The security system in ERP.net v.2020.1 has been completely revamped. It is now based on OAuth2 / OpenID Connect security standards. This has many effects and benefits. One of the benefits is the quick adding (also in v.2020.1) of the first 3rd party identity provider - Microsoft Azure Active Directory (Azure AD).
Companies can now setup their ERP security domains to accept Azure AD logins. Azure AD is the Internet version of the popular Windows Domains. It is hosted (and secured) by Microsoft on behalf of the organizations.
The integration is with the so called "Work or school accounts". This is the Microsoft term for Azure AD accounts, hosted by Microsoft on behalf of the organizations. Currently, Microsoft personal accounts, are not supported.
By utilizing the Azure AD account sign-in, your company can benefit in the many ways, including:
- Single Sign-On for your work accounts.
Users no longer need to have separate passwords for the ERP and other work-related resources.
- Use your existing security infrastructure.
Directly utilize your Azure AD setup.
- No longer store passwords in the ERP.
- Directly apply domain security policies (MFA, complexity, etc.) to the login security of the ERP.
In the future, we will gradually add many more security providers.

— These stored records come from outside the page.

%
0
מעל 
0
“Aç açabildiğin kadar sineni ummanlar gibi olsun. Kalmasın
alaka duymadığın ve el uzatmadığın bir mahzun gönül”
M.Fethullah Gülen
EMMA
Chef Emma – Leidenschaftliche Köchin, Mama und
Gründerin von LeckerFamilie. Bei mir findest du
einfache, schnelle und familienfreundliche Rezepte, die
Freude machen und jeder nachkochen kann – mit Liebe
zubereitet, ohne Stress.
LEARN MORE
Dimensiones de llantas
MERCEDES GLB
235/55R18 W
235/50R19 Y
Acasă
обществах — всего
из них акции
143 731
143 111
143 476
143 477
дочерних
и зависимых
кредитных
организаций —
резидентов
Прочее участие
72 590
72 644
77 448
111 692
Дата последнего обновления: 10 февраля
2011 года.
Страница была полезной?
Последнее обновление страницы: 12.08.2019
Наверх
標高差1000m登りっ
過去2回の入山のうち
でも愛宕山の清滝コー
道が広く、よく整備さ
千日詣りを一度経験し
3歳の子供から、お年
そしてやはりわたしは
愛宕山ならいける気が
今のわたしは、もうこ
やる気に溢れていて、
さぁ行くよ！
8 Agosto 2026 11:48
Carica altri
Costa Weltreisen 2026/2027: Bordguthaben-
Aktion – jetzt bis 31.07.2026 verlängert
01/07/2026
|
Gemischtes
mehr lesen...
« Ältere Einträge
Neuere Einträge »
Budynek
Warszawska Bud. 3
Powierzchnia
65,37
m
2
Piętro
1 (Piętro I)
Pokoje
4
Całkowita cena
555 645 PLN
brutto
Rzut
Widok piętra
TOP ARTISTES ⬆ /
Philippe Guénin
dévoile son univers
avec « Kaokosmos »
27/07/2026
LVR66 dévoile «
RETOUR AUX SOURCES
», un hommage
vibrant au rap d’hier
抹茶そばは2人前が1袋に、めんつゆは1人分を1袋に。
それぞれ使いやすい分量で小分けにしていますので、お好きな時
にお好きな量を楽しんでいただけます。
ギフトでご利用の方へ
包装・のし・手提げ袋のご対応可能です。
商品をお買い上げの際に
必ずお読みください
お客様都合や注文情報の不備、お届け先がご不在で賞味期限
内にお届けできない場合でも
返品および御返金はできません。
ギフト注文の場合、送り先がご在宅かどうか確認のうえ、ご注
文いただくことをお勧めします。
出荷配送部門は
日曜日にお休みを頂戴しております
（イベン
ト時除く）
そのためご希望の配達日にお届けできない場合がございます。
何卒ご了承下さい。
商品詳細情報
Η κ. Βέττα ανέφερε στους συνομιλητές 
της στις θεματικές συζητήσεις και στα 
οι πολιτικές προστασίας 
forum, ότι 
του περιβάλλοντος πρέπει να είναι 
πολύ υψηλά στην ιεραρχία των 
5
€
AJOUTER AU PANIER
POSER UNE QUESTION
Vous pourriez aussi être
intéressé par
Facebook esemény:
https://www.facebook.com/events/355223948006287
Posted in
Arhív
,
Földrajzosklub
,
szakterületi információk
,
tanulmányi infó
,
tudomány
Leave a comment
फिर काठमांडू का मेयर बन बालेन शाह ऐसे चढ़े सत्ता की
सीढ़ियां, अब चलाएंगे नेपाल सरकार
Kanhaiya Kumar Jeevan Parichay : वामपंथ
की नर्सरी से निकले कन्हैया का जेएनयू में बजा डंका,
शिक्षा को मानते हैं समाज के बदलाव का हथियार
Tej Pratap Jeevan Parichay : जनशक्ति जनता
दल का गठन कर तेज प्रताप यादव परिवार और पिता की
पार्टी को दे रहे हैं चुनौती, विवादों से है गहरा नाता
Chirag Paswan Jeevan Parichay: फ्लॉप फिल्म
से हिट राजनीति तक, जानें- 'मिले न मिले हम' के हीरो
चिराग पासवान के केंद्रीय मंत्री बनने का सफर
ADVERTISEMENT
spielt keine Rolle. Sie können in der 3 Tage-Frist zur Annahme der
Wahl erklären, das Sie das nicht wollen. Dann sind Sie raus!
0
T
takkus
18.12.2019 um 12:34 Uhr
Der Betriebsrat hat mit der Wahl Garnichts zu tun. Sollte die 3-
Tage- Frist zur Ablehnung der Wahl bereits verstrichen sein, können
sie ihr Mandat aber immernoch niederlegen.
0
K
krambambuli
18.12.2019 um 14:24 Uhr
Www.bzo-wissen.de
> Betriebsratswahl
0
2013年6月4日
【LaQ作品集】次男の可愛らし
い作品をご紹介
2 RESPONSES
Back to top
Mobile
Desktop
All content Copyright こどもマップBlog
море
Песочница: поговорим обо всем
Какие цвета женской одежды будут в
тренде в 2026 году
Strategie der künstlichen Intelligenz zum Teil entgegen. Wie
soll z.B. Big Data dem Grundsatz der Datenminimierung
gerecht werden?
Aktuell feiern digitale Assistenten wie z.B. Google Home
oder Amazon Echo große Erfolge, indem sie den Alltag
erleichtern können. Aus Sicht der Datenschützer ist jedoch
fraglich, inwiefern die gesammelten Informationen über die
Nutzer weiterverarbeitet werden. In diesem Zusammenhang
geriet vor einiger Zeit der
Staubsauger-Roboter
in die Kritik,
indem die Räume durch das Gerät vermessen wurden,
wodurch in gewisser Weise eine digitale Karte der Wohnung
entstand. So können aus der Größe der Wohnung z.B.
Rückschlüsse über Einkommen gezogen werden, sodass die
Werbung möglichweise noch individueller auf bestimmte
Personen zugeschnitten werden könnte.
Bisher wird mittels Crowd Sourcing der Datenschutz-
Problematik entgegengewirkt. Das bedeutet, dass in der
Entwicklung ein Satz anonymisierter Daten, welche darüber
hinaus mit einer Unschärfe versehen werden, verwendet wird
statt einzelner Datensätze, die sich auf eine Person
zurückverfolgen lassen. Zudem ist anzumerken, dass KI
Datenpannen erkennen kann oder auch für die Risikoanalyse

There are plans for Google, Facebook, Microsoft, Okta, Auth0 and many more.
You can setup multiple identity providers, including multiple Azure ADs, for a single ERP user domain. They can all be used simultaneously for user login. Upon login, the users will be able to choose a security provider to use for their login.
NOTE: v.2020.1 supports multiple ID providers, but only Azure AD is supported. However, multiple different organizational Azure ADs are supported.
Azure AD is multi-tenant security provider. The same is true for Okta, Auth0 and many other single sign-on identity providers. This means, that the same security handler (for example, Microsoft Azure AD) can store the domains for many organizations. In contrast, Microsoft personal accounts, Facebook, Google, etc. are single-tenant providers.
Starting with multi-tenant providers, in the future we will support both multi-tenant and single-tenant providers.
Also, in the future, ERP.net as a central site and each organization (tenant) using ERP.net will be able to act as a Single Sign-On Identity Provider for other apps.
To setup the Azure AD integration, refer to the documentation. Basically, you need to register your ERP.net tenant in your Azure AD as application. Then, in the ERP, you need to create User Domain and then add Domain Provider for Azure AD with the registration codes, used in the Azure AD application registration.